ASU scientists hatch an egg-shaped tracker to study pregnant sharks and keep them alive

For a long time, scientists who wanted to know whether a shark was pregnant had one real option.

They would capture the shark, log the location and dissect it. That meant killing the expectant mother. And they’d still never know for sure where she was going to give birth, leaving a mystery forever lost beneath the waves.

That was a problem, as was the act of killing endangered or threatened species for data. So a group of ASU scientists and their collaborators set out to solve it.

First, as often happens with sharks, they needed a bigger boat. They also needed a portable ultrasound, a 3-foot-long device that works like a tampon applicator and a tiny tracker shaped like a chicken egg.

What they ended up with was a new satellite tracking technology, implanted in the uteruses of pregnant sharks, to help biologists better understand where the sharks give birth and how humans can protect their vulnerable young.

ASU doctorate candidates Brooke Anderson and Beckah Campbell, among the other researchers, endured choppy seas, smelly chum and the uncertainty of testing out new technology to help make the research possible.

Their efforts ultimately contributed to a paper, out this month in Science Advances from coauthors James Sulikowski, an ASU professor, and Neil Hammerschlag, an investigator with the Marine Biodiversity Observation Network.

Their work is a “very cool paper that opens up a number of interesting science questions,” wrote David Curnick, head of the Ocean Predator Lab at the Institute of Zoology in the Zoological Society of London who was not involved in the study, in an email.

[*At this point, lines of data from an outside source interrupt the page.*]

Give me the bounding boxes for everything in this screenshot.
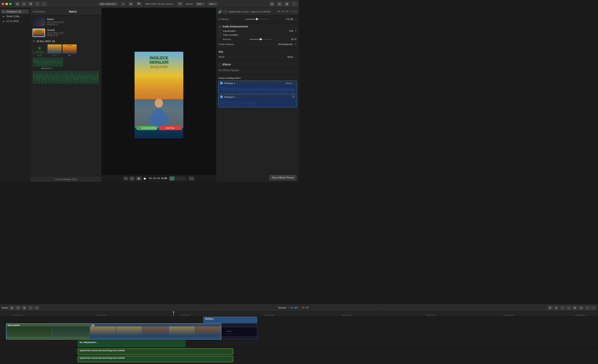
channel-1-name: Dialogue-1	[224, 82, 235, 84]
search-button[interactable]: 🔍	[136, 2, 142, 6]
transform-btn[interactable]: ◉	[136, 176, 141, 181]
clip-dur-sunset: 00:00:17:25	[47, 34, 99, 37]
svg-rect-159	[220, 85, 295, 93]
layout-icon[interactable]: ⊠	[284, 1, 290, 7]
svg-rect-282	[220, 99, 295, 106]
maximize-button[interactable]	[9, 3, 12, 5]
thumb-item-s1[interactable]: S...h	[33, 44, 47, 57]
volume-label: Volume	[221, 18, 246, 20]
check-icon[interactable]: ✓	[34, 1, 40, 7]
split-icon[interactable]: ⊟	[277, 1, 282, 7]
thumb-item-audio[interactable]: upbeat-funk-commercia...ve	[33, 57, 63, 69]
timecode-display: 00:00:00 9:10	[149, 177, 167, 180]
date-group-arrow[interactable]: ▼	[33, 40, 35, 43]
clip-select-btn[interactable]: ✂	[129, 176, 135, 181]
sidebar-item-smart-colle[interactable]: ▶ Smart Colle...	[1, 14, 29, 19]
sidebar-item-date[interactable]: ▶ 12.11.2024	[1, 19, 29, 24]
clip-thumb-matrix	[33, 18, 45, 26]
inspector-title: upbeat-funk-comme...ising-music-253434	[228, 10, 276, 13]
camera-icon[interactable]: 🎬	[177, 2, 183, 6]
insp-time-end: 11:13	[290, 10, 297, 13]
info-icon[interactable]: i	[224, 10, 227, 13]
amount-slider[interactable]	[249, 39, 272, 40]
thumb-label-s2: S...1	[53, 54, 57, 57]
library-icon[interactable]: ⊞	[15, 1, 20, 7]
analyze-icon[interactable]: ⟳	[295, 43, 297, 45]
thumb-img-s2	[48, 44, 62, 54]
browser-footer: 1 of 16 selected, 25:11	[30, 176, 101, 182]
preview-controls: □ ✂ ◉ ▶ 00:00:00 9:10 ⛶	[102, 175, 216, 182]
date-header-19nov[interactable]: ▼ 19 Nov 2024 (5)	[31, 38, 100, 44]
hide-rejected-button[interactable]: Hide Rejected ▾	[98, 2, 118, 6]
minimize-button[interactable]	[5, 3, 8, 5]
effects-checkbox[interactable]	[219, 63, 221, 66]
amount-row: Amount 50 %	[216, 37, 299, 42]
thumb-label-audio: upbeat-funk-commercia...ve	[41, 67, 55, 69]
thumb-item-qa[interactable]: İNGİLİZCE QA	[63, 44, 77, 57]
sidebar-item-instagram[interactable]: ▶ Instagram 20...	[1, 9, 29, 14]
thumb-label-qa: QA	[68, 54, 71, 57]
channel-2-checkbox[interactable]: ✓	[220, 96, 223, 98]
audio-enhancements-header[interactable]: Audio Enhancements	[216, 24, 299, 29]
svg-rect-2	[35, 51, 44, 53]
main-layout: ▶ Instagram 20... ▶ Smart Colle... ▶ 12.…	[0, 8, 299, 182]
channel-1-expand[interactable]: ⌄	[236, 82, 238, 84]
mini-timeline	[169, 176, 186, 181]
channel-1-type-arrow[interactable]: ⌄	[293, 82, 295, 84]
volume-expand-icon[interactable]: ›	[295, 17, 297, 21]
browser-footer-text: 1 of 16 selected, 25:11	[54, 178, 77, 181]
clip-name-sunset: Sunset	[47, 29, 99, 32]
thumb-img-s1	[33, 44, 47, 54]
equalization-row: Equalization Flat ⊕	[216, 29, 299, 33]
audio-channel-2-header: ✓ Dialogue-1 ⌄ 2	[220, 96, 295, 98]
thumb-item-s2[interactable]: S...1	[48, 44, 62, 57]
equalization-checkbox[interactable]	[219, 30, 221, 32]
voice-isolation-label: Voice Isolation	[223, 34, 238, 36]
volume-icon	[219, 18, 220, 20]
pan-mode-row: Mode None ⌄	[216, 54, 299, 59]
volume-section: Volume 0.0 dB ›	[216, 15, 299, 23]
pan-dropdown-arrow[interactable]: ⌄	[295, 56, 297, 58]
clip-info-matrix: Matrix 19.11.2024, 01:47 00:00:25:11	[47, 18, 99, 26]
clip-list: Matrix 19.11.2024, 01:47 00:00:25:11 İNG…	[30, 15, 101, 176]
play-button[interactable]: ▶	[144, 176, 146, 180]
grid-view-button[interactable]: ⊞	[128, 2, 133, 6]
view-button[interactable]: View ▾	[208, 2, 218, 6]
channel-1-checkbox[interactable]: ✓	[220, 82, 223, 84]
zoom-button[interactable]: 46% ▾	[195, 2, 205, 6]
download-icon[interactable]: ↓	[41, 1, 47, 7]
audio-config-section: Audio Configuration ✓ Dialogue-1 ⌄ Stere…	[216, 75, 299, 113]
channel-2-expand[interactable]: ⌄	[236, 96, 238, 98]
equalization-label: Equalization	[223, 30, 236, 32]
clip-item-matrix[interactable]: Matrix 19.11.2024, 01:47 00:00:25:11	[31, 16, 100, 27]
media-icon[interactable]: ⊙	[21, 1, 27, 7]
thumb-label-s1: S...h	[38, 54, 42, 57]
voice-isolation-checkbox[interactable]	[219, 33, 221, 36]
preview-phone-btn: 📞 +1-201-742-9743	[136, 126, 158, 130]
audio-enhancements-section: Audio Enhancements Equalization Flat ⊕ V…	[216, 23, 299, 48]
preview-panel: İNGİLİZCE DERSLERİ BAŞLIYOR	[102, 8, 216, 182]
fullscreen-btn[interactable]: ⛶	[189, 177, 194, 180]
close-button[interactable]	[2, 3, 4, 5]
audio-analysis-label: Audio Analysis	[219, 43, 244, 45]
eq-dropdown-arrow[interactable]: ⊕	[295, 30, 297, 32]
key-icon[interactable]: ⌘	[28, 1, 34, 7]
channel-2-name: Dialogue-1	[224, 96, 235, 98]
list-view-button[interactable]: ≡	[121, 2, 126, 6]
grid-layout-icon[interactable]: ⊞	[269, 1, 275, 7]
export-icon[interactable]: ↑	[291, 1, 297, 7]
save-effects-preset-button[interactable]: Save Effects Preset	[269, 175, 297, 180]
preview-kayit-text: KAYIT OL	[166, 127, 175, 129]
audio-config-label: Audio Configuration	[216, 76, 299, 80]
sidebar-item-smart-label: Smart Colle...	[6, 15, 21, 18]
date-group-label: 19 Nov 2024	[36, 40, 51, 43]
audio-enhancements-title: Audio Enhancements	[222, 25, 248, 28]
preview-kayit-btn: KAYIT OL	[159, 126, 182, 130]
sidebar-item-date-label: 12.11.2024	[6, 20, 19, 23]
clip-date-matrix: 19.11.2024, 01:47	[47, 21, 99, 24]
effects-title: Effects	[223, 63, 231, 66]
volume-slider[interactable]	[245, 19, 268, 19]
save-effects-row: Save Effects Preset	[216, 108, 299, 112]
clip-item-sunset[interactable]: İNGİLİZCEDERSLERİ Sunset 19.11.2024, 01:…	[31, 27, 100, 38]
skimmer-btn[interactable]: □	[123, 177, 128, 180]
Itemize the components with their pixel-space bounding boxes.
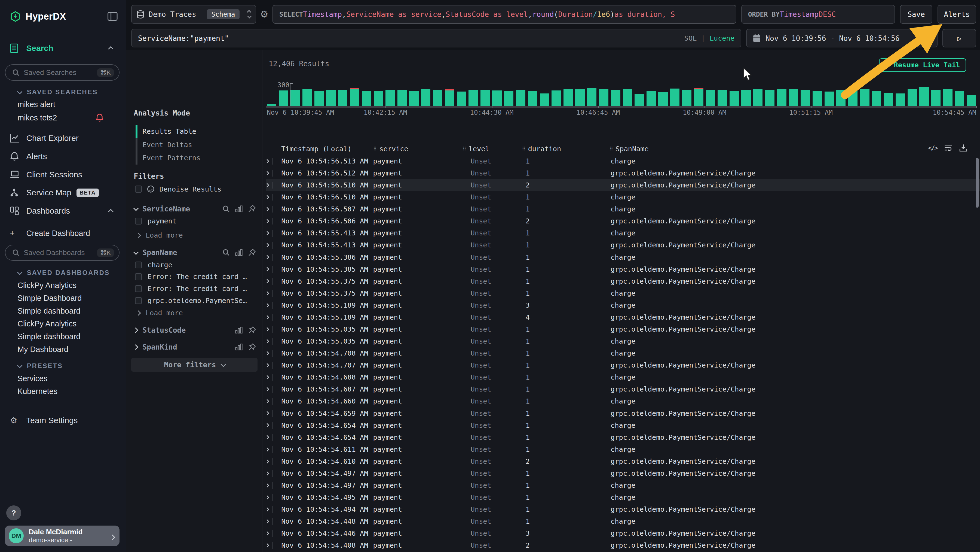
user-menu[interactable]: DM Dale McDiarmid demo-service - bbox=[5, 526, 119, 546]
sidebar-item-dashboard[interactable]: Simple Dashboard bbox=[18, 294, 82, 306]
expand-row-button[interactable] bbox=[266, 350, 281, 357]
more-filters-button[interactable]: More filters bbox=[131, 358, 258, 372]
chevron-up-icon[interactable] bbox=[109, 44, 113, 53]
collapse-sidebar-icon[interactable] bbox=[108, 12, 118, 21]
histogram-bar[interactable] bbox=[540, 93, 549, 107]
table-row[interactable]: Nov 6 10:54:55.386 AMpaymentUnset1charge bbox=[266, 251, 980, 263]
histogram-bar[interactable] bbox=[314, 91, 324, 107]
checkbox[interactable] bbox=[135, 273, 142, 280]
load-more-button[interactable]: Load more bbox=[136, 231, 183, 239]
histogram-bar[interactable] bbox=[409, 91, 418, 107]
mode-event-deltas[interactable]: Event Deltas bbox=[142, 141, 192, 150]
histogram-bar[interactable] bbox=[800, 90, 810, 106]
sidebar-item-team-settings[interactable]: ⚙ Team Settings bbox=[0, 413, 126, 428]
expand-row-button[interactable] bbox=[266, 338, 281, 345]
chevron-up-icon[interactable] bbox=[109, 206, 113, 215]
language-toggle[interactable]: SQL | Lucene bbox=[684, 34, 735, 42]
checkbox[interactable] bbox=[135, 297, 142, 304]
run-query-button[interactable]: ▷ bbox=[942, 29, 976, 48]
expand-row-button[interactable] bbox=[266, 446, 281, 453]
expand-row-button[interactable] bbox=[266, 194, 281, 201]
histogram-bar[interactable] bbox=[730, 91, 739, 107]
sidebar-item-client-sessions[interactable]: Client Sessions bbox=[0, 168, 126, 182]
histogram-bar[interactable] bbox=[908, 89, 917, 106]
histogram-bar[interactable] bbox=[350, 89, 359, 106]
column-header-service[interactable]: ⠿service bbox=[373, 142, 463, 155]
table-row[interactable]: Nov 6 10:54:55.189 AMpaymentUnset3charge bbox=[266, 299, 980, 311]
histogram-bar[interactable] bbox=[931, 89, 940, 107]
histogram-bar[interactable] bbox=[563, 89, 573, 106]
table-row[interactable]: Nov 6 10:54:55.375 AMpaymentUnset1grpc.o… bbox=[266, 275, 980, 287]
expand-row-button[interactable] bbox=[266, 158, 281, 164]
sidebar-item-dashboard[interactable]: Simple dashboard bbox=[18, 306, 82, 319]
histogram-bar[interactable] bbox=[789, 89, 798, 106]
table-row[interactable]: Nov 6 10:54:55.189 AMpaymentUnset4grpc.o… bbox=[266, 311, 980, 323]
search-query-input[interactable]: ServiceName:"payment" SQL | Lucene bbox=[131, 29, 741, 48]
expand-row-button[interactable] bbox=[266, 506, 281, 513]
histogram-bar[interactable] bbox=[813, 91, 822, 106]
lucene-mode-toggle[interactable]: Lucene bbox=[710, 34, 735, 42]
drag-handle-icon[interactable]: ⠿ bbox=[609, 146, 613, 152]
table-row[interactable]: Nov 6 10:54:54.497 AMpaymentUnset1charge bbox=[266, 479, 980, 491]
histogram-bar[interactable] bbox=[480, 89, 490, 107]
table-row[interactable]: Nov 6 10:54:54.708 AMpaymentUnset1charge bbox=[266, 348, 980, 359]
table-row[interactable]: Nov 6 10:54:55.035 AMpaymentUnset1grpc.o… bbox=[266, 323, 980, 335]
histogram-bar[interactable] bbox=[279, 91, 288, 107]
table-row[interactable]: Nov 6 10:54:54.610 AMpaymentUnset2grpc.o… bbox=[266, 455, 980, 467]
vertical-scrollbar[interactable] bbox=[976, 158, 978, 208]
table-row[interactable]: Nov 6 10:54:54.660 AMpaymentUnset1charge bbox=[266, 395, 980, 407]
table-row[interactable]: Nov 6 10:54:54.611 AMpaymentUnset1charge bbox=[266, 443, 980, 455]
table-row[interactable]: Nov 6 10:54:56.512 AMpaymentUnset1grpc.o… bbox=[266, 167, 980, 179]
search-icon[interactable] bbox=[223, 206, 229, 212]
table-row[interactable]: Nov 6 10:54:54.497 AMpaymentUnset1grpc.o… bbox=[266, 467, 980, 479]
histogram-bar[interactable] bbox=[374, 91, 383, 106]
histogram-bar[interactable] bbox=[777, 89, 786, 106]
table-row[interactable]: Nov 6 10:54:54.654 AMpaymentUnset1grpc.o… bbox=[266, 431, 980, 443]
denoise-results-toggle[interactable]: Denoise Results bbox=[135, 185, 221, 193]
help-button[interactable]: ? bbox=[6, 506, 21, 520]
expand-row-button[interactable] bbox=[266, 326, 281, 333]
table-row[interactable]: Nov 6 10:54:54.688 AMpaymentUnset1charge bbox=[266, 371, 980, 383]
table-row[interactable]: Nov 6 10:54:55.375 AMpaymentUnset1charge bbox=[266, 287, 980, 299]
order-by-editor[interactable]: ORDER BY Timestamp DESC bbox=[741, 5, 895, 24]
histogram-bar[interactable] bbox=[433, 90, 442, 107]
pin-icon[interactable] bbox=[248, 343, 256, 351]
bar-chart-icon[interactable] bbox=[235, 327, 243, 333]
expand-row-button[interactable] bbox=[266, 206, 281, 212]
histogram-bar[interactable] bbox=[646, 91, 656, 106]
histogram-bar[interactable] bbox=[753, 89, 762, 107]
histogram-bar[interactable] bbox=[504, 91, 514, 106]
alerts-button[interactable]: Alerts bbox=[937, 5, 976, 24]
histogram-bar[interactable] bbox=[445, 91, 454, 106]
drag-handle-icon[interactable]: ⠿ bbox=[522, 146, 525, 152]
histogram-bar[interactable] bbox=[967, 95, 976, 106]
histogram-bar[interactable] bbox=[421, 89, 430, 106]
column-header-timestamp-local-[interactable]: Timestamp (Local) bbox=[281, 142, 373, 155]
mode-event-patterns[interactable]: Event Patterns bbox=[142, 154, 200, 163]
date-range-picker[interactable]: Nov 6 10:39:56 - Nov 6 10:54:56 bbox=[746, 29, 937, 48]
saved-search-item[interactable]: mikes tets2 bbox=[18, 113, 117, 122]
expand-row-button[interactable] bbox=[266, 542, 281, 549]
sidebar-item-preset[interactable]: Kubernetes bbox=[18, 387, 57, 400]
resume-live-tail-button[interactable]: ⚡ Resume Live Tail bbox=[879, 58, 966, 72]
histogram-bar[interactable] bbox=[575, 89, 584, 106]
create-dashboard-button[interactable]: + Create Dashboard bbox=[0, 227, 126, 240]
saved-searches-section[interactable]: SAVED SEARCHES bbox=[18, 88, 98, 96]
table-row[interactable]: Nov 6 10:54:54.654 AMpaymentUnset1charge bbox=[266, 419, 980, 431]
pin-icon[interactable] bbox=[248, 326, 256, 334]
sidebar-item-dashboard[interactable]: ClickPy Analytics bbox=[18, 319, 82, 332]
expand-row-button[interactable] bbox=[266, 302, 281, 309]
sidebar-item-dashboard[interactable]: My Dashboard bbox=[18, 345, 82, 358]
pin-icon[interactable] bbox=[248, 249, 256, 256]
histogram-bar[interactable] bbox=[824, 91, 834, 106]
histogram-bar[interactable] bbox=[955, 91, 964, 106]
histogram-bar[interactable] bbox=[919, 87, 929, 106]
filter-value-row[interactable]: grpc.oteldemo.PaymentSe… bbox=[135, 295, 258, 306]
saved-dashboards-section[interactable]: SAVED DASHBOARDS bbox=[18, 269, 110, 276]
histogram-bar[interactable] bbox=[741, 89, 751, 106]
drag-handle-icon[interactable]: ⠿ bbox=[463, 146, 466, 152]
filter-group-statuscode[interactable]: StatusCode bbox=[134, 326, 256, 334]
filter-group-spanname[interactable]: SpanName bbox=[134, 248, 256, 257]
histogram-bar[interactable] bbox=[682, 89, 692, 106]
table-row[interactable]: Nov 6 10:54:56.507 AMpaymentUnset1charge bbox=[266, 203, 980, 215]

It’s all part of a larger story, one that has been playing out over many years, of the aquatic animals that inspire fear and admiration in many humans and the hopes of some land-based advocates to better preserve a species necessary for the health of Earth's oceans.

“It’s just really exciting to not only protect the moms, but to get to protect this next generation of sharks before they're even born,” Campbell said. “It's really game-changing for shark science.”

Birthing a new tracking device

Scientists have been tracking sharks with tags, a kind of expensive, waterproof bling, for a long time. But with that technology, they could only estimate when and where the sharks were giving birth. They couldn’t get an exact location.

To solve that problem, Sulikowski and Hammerschlag came up with an idea: a tracker with a special sensor that could tell whether it was wet or dry.

Shark reproduction is complicated — sharks, for instance, have two uteruses — but the key point here is that baby sharks need a wet environment to survive.

So if a buoyant wet/dry sensor were placed in utero along with the shark pups, the researchers reasoned, it could be programmed to tell them when it was “born” and floated to the surface. And such a sensor would be relatively non-invasive. It wouldn’t hurt the sharks, as long as the researchers could use the tampon-like applicator to insert what's called a birth-alert-tag.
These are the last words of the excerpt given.